Nun wurde ich von meinem Auftraggeber darauf hingewiesen, dass zwei User mit jeweils eigener virtueller Maschine zwei verschiedene Instanzen der Singleton-Klasse bewirken würde, was auf keinen Fall sein darf.
Mir wurde der Tipp gegeben, das Problem mit einer angeblichen Methode getApplication() des Objektes request oder response (er war sich nicht ganz sicher) zu lösen und dort die Objekte global zu speichern.
Weis jemand mehr über diese Methode oder eine andere Möglichkeit in JSP das Problem zu lösen???

Mein Auftraggeber erwähnte außerdem dass ich die Methoden (oder die Objekte selbst??) als serializable deklarieren müsse.

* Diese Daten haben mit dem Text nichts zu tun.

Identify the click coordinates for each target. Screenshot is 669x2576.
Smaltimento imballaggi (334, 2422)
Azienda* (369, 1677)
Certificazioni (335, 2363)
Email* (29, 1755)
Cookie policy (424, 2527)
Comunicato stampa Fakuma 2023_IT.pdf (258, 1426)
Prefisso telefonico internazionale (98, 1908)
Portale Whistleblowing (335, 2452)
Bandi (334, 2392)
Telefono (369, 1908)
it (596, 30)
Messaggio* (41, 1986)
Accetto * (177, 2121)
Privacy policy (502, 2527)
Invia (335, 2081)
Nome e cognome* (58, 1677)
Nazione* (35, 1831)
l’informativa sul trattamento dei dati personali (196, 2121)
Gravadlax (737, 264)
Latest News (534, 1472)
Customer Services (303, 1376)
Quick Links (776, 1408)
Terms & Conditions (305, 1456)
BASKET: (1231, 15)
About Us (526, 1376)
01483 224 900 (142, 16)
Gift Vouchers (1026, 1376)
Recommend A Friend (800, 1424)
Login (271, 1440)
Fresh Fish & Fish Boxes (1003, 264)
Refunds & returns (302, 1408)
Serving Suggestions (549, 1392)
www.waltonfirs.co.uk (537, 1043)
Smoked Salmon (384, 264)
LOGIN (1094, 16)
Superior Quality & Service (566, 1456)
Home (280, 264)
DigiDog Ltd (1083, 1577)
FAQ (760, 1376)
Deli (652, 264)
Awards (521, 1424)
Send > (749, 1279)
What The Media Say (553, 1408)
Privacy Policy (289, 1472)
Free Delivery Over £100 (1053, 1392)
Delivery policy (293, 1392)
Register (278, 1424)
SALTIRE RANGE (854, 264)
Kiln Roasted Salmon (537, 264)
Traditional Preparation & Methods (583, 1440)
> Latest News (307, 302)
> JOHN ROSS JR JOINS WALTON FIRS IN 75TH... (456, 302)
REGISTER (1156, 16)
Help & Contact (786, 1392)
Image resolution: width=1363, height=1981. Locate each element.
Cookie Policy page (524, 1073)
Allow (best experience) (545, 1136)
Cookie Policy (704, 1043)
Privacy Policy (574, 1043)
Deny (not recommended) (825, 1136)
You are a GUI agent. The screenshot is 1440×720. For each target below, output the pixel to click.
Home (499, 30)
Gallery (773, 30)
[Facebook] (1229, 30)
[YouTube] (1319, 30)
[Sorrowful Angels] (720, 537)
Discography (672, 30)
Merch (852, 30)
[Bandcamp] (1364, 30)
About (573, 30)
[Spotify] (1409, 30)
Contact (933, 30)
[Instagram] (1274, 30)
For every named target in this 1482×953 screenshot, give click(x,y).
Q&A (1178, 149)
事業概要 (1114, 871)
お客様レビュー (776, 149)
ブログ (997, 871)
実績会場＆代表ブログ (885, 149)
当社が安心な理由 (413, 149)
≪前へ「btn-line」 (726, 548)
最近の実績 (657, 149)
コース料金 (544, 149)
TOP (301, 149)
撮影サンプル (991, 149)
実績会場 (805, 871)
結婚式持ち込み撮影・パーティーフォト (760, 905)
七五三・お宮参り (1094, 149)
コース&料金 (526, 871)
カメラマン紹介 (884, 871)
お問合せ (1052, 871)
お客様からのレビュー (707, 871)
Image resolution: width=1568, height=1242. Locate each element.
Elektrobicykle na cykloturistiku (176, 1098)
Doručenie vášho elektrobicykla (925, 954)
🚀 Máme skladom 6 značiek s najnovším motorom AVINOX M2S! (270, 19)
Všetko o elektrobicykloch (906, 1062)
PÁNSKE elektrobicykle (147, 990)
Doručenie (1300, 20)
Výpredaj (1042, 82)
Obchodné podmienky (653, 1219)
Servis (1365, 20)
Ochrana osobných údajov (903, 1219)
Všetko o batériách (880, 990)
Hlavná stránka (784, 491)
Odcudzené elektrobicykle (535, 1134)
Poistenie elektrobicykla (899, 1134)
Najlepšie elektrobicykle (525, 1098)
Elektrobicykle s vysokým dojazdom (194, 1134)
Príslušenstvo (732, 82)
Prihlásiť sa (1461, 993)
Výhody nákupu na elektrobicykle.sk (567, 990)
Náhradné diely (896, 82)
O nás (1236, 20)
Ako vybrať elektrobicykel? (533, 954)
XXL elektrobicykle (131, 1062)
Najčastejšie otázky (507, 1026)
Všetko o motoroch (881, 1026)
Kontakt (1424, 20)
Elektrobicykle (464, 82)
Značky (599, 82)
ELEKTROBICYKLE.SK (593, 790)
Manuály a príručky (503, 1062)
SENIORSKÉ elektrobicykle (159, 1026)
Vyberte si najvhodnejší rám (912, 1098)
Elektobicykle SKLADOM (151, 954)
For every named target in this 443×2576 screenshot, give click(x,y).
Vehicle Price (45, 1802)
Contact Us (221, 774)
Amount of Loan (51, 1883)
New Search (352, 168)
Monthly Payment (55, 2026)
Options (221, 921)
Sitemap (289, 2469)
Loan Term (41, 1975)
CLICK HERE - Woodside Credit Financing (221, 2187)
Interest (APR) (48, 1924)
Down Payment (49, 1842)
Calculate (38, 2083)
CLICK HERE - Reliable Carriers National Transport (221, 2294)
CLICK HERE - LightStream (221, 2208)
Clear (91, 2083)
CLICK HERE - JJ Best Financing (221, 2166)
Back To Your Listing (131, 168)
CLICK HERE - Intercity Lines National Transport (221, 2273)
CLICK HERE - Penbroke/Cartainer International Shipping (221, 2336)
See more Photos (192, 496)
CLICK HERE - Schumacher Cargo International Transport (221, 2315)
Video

Was hat das zu bedeuten??

Bitte helft mir, ich muss das abgeänderte Chat-Tool bis Freitag fertig haben!

Viele Grüße Florian


----------



## nastrovje (26. Mai 2004)

Ich denke dein Problem ist gar keins, denn dein JSP läuft ja auf dem Server und nicht auf der JVM des Clients...


----------



## bygones (26. Mai 2004)

da hat mein Vorredner recht - das JSP hat nichts mit der lokalen VM zu tun...

Serialisieren heißt, dass ein Objekt persisent gemacht wird (z.b. lokales speichern in eine datei) - damit dies geht muss das entsprechende Objekt das Interface Serializable implementieren


----------